BEGIN

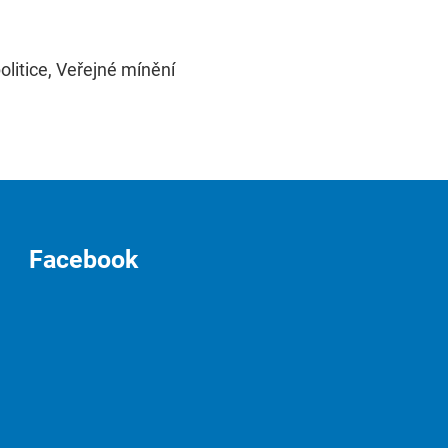
politice, Veřejné mínění
Facebook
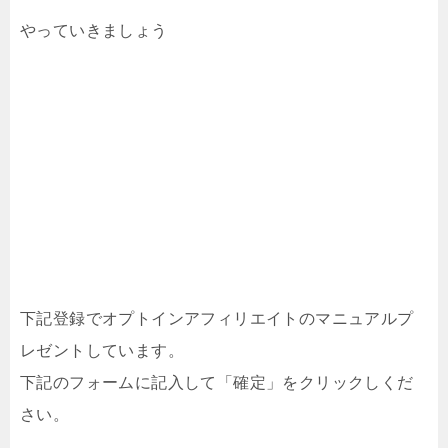
やっていきましょう
下記登録でオプトインアフィリエイトのマニュアルプ
レゼントしています。
下記のフォームに記入して「確定」をクリックしくだ
さい。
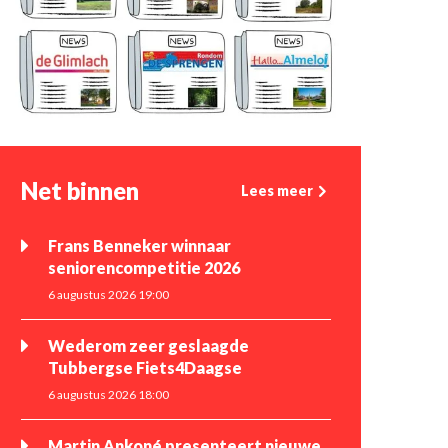
Net binnen
Lees meer
Frans Benneker winnaar
seniorencompetitie 2026
6 augustus 2026 19:00
Wederom zeer geslaagde
Tubbergse Fiets4Daagse
6 augustus 2026 18:00
Martin Ankoné presenteert nieuwe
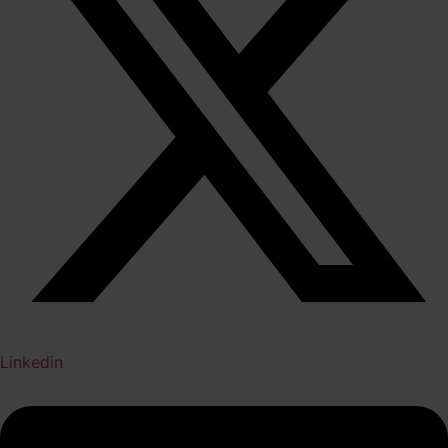
Linkedin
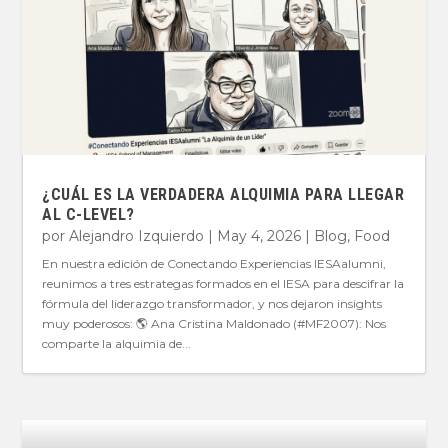
¿CUÁL ES LA VERDADERA ALQUIMIA PARA LLEGAR
AL C-LEVEL?
por
Alejandro Izquierdo
|
May 4, 2026
|
Blog
,
Food
En nuestra edición de Conectando Experiencias IESAalumni,
reunimos a tres estrategas formados en el IESA para descifrar la
fórmula del liderazgo transformador, y nos dejaron insights
muy poderosos: 🌎 Ana Cristina Maldonado (#MF2007): Nos
comparte la alquimia de...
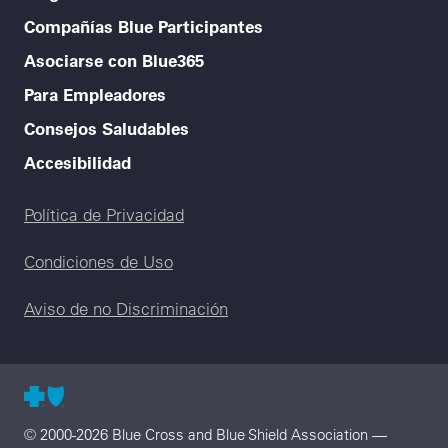
Compañías Blue Participantes
Asociarse con Blue365
Para Empleadores
Consejos Saludables
Accesibilidad
Legal menu
Política de Privacidad
Condiciones de Uso
Aviso de no Discriminación
© 2000-2026 Blue Cross and Blue Shield Association —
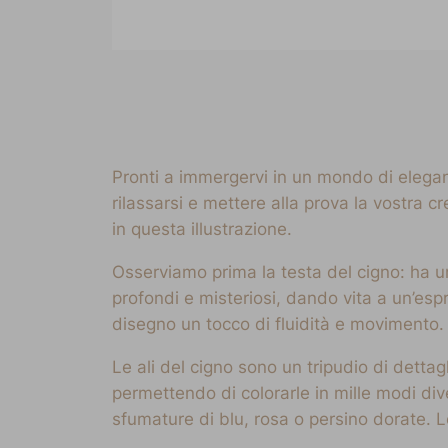
Pronti a immergervi in un mondo di elegan
rilassarsi e mettere alla prova la vostra c
in questa illustrazione.
Osserviamo prima la testa del cigno: ha 
profondi e misteriosi, dando vita a un’esp
disegno un tocco di fluidità e movimento. 
Le ali del cigno sono un tripudio di dett
permettendo di colorarle in mille modi div
sfumature di blu, rosa o persino dorate. Le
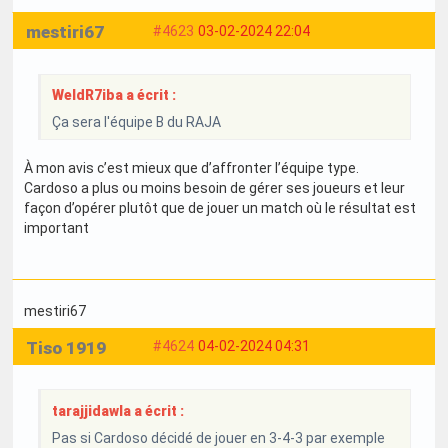
mestiri67
#4623
03-02-2024 22:04
WeldR7iba a écrit :
Ça sera l'équipe B du RAJA
À mon avis c’est mieux que d’affronter l’équipe type.
Cardoso a plus ou moins besoin de gérer ses joueurs et leur
façon d’opérer plutôt que de jouer un match où le résultat est
important
mestiri67
Tiso 1919
#4624
04-02-2024 04:31
tarajjidawla a écrit :
Pas si Cardoso décidé de jouer en 3-4-3 par exemple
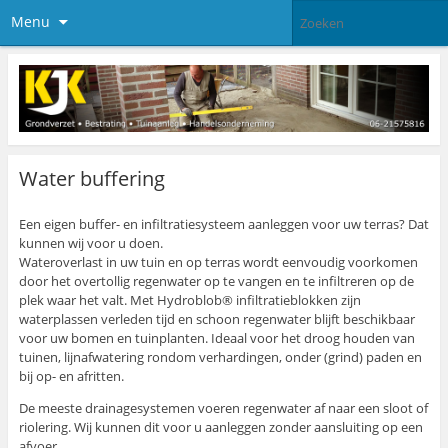
Menu
Water buffering
Een eigen buffer- en infiltratiesysteem aanleggen voor uw terras? Dat
kunnen wij voor u doen.
Wateroverlast in uw tuin en op terras wordt eenvoudig voorkomen
door het overtollig regenwater op te vangen en te infiltreren op de
plek waar het valt. Met Hydroblob® infiltratieblokken zijn
waterplassen verleden tijd en schoon regenwater blijft beschikbaar
voor uw bomen en tuinplanten. Ideaal voor het droog houden van
tuinen, lijnafwatering rondom verhardingen, onder (grind) paden en
bij op- en afritten.
De meeste drainagesystemen voeren regenwater af naar een sloot of
riolering. Wij kunnen dit voor u aanleggen zonder aansluiting op een
afvoer.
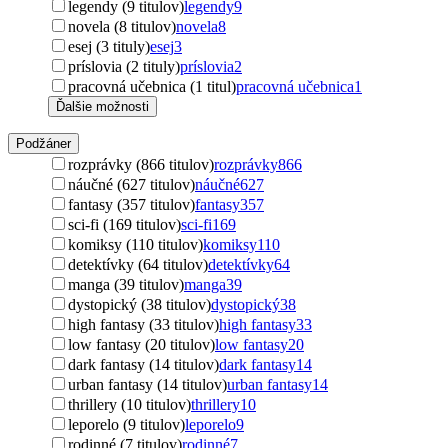
legendy (9 titulov)
legendy
9
novela (8 titulov)
novela
8
esej (3 tituly)
esej
3
príslovia (2 tituly)
príslovia
2
pracovná učebnica (1 titul)
pracovná učebnica
1
Ďalšie možnosti
Podžáner
rozprávky (866 titulov)
rozprávky
866
náučné (627 titulov)
náučné
627
fantasy (357 titulov)
fantasy
357
sci-fi (169 titulov)
sci-fi
169
komiksy (110 titulov)
komiksy
110
detektívky (64 titulov)
detektívky
64
manga (39 titulov)
manga
39
dystopický (38 titulov)
dystopický
38
high fantasy (33 titulov)
high fantasy
33
low fantasy (20 titulov)
low fantasy
20
dark fantasy (14 titulov)
dark fantasy
14
urban fantasy (14 titulov)
urban fantasy
14
thrillery (10 titulov)
thrillery
10
leporelo (9 titulov)
leporelo
9
rodinné (7 titulov)
rodinné
7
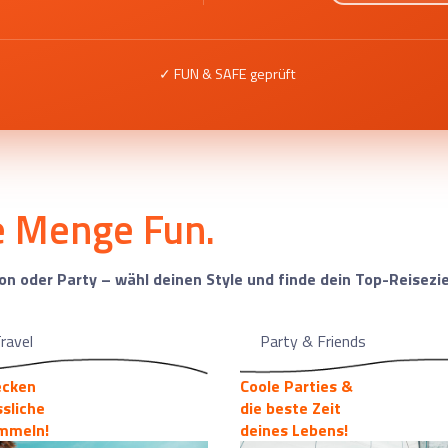
✓ FUN & SAFE geprüft
de Menge Fun.
ion oder Party – wähl deinen Style und finde dein Top-Reisezie
ravel
Party & Friends
ecken
Coole Parties &
sliche
die beste Zeit
mmeln!
deines Lebens!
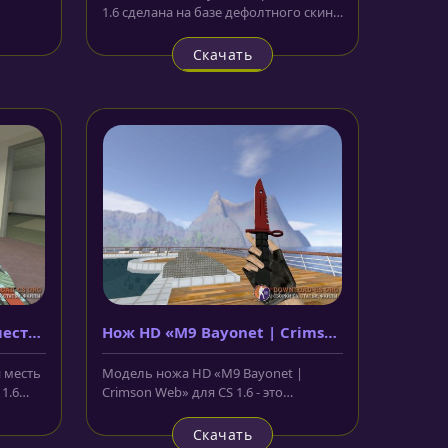
1.6 сделана на базе дефолтного скина
..
из CS:GO и украшена...
Скачать
месть
Нож HD «M9 Bayonet | Crimson
Web»
 месть
Модель ножа HD «M9 Bayonet |
1.6
Crimson Web» для CS 1.6 - это
т...
большой, армейский штык-нож, с
лезвием...
Скачать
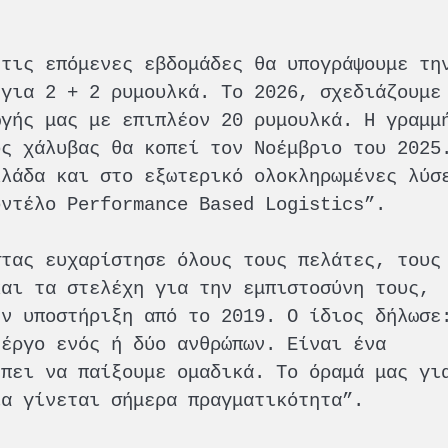
“τις επόμενες εβδομάδες θα υπογράψουμε τη
 για 2 + 2 ρυμουλκά. Το 2026, σχεδιάζουμε
ωγής μας με επιπλέον 20 ρυμουλκά. Η γραμμ
ος χάλυβας θα κοπεί τον Νοέμβριο του 2025
λλάδα και στο εξωτερικό ολοκληρωμένες λύσ
οντέλο Performance Based Logistics”.
στας ευχαρίστησε όλους τους πελάτες, τους
και τα στελέχη για την εμπιστοσύνη τους,
ην υποστήριξη από το 2019. Ο ίδιος δήλωσε
 έργο ενός ή δύο ανθρώπων. Είναι ένα
έπει να παίξουμε ομαδικά. Το όραμά μας γι
ία γίνεται σήμερα πραγματικότητα”.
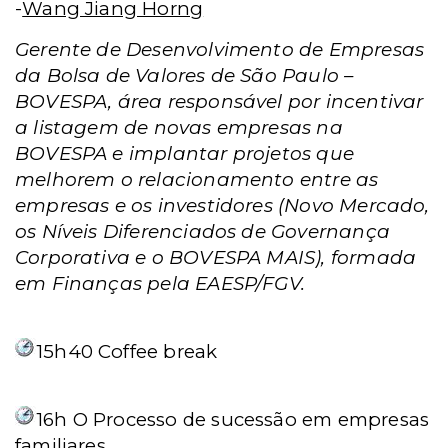
-
Wang Jiang Horng
Gerente de Desenvolvimento de Empresas
da Bolsa de Valores de São Paulo –
BOVESPA, área responsável por incentivar
a listagem de novas empresas na
BOVESPA e implantar projetos que
melhorem o relacionamento entre as
empresas e os investidores (Novo Mercado,
os Níveis Diferenciados de Governança
Corporativa e o BOVESPA MAIS), formada
em Finanças pela EAESP/FGV.
15h40
Coffee break
16h
O Processo de sucessão em empresas
familiares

END

* [Problem requirements] Please report how many lines in the records contain the string "τους", and write nothing besides that number.

* [Exercise solution] 2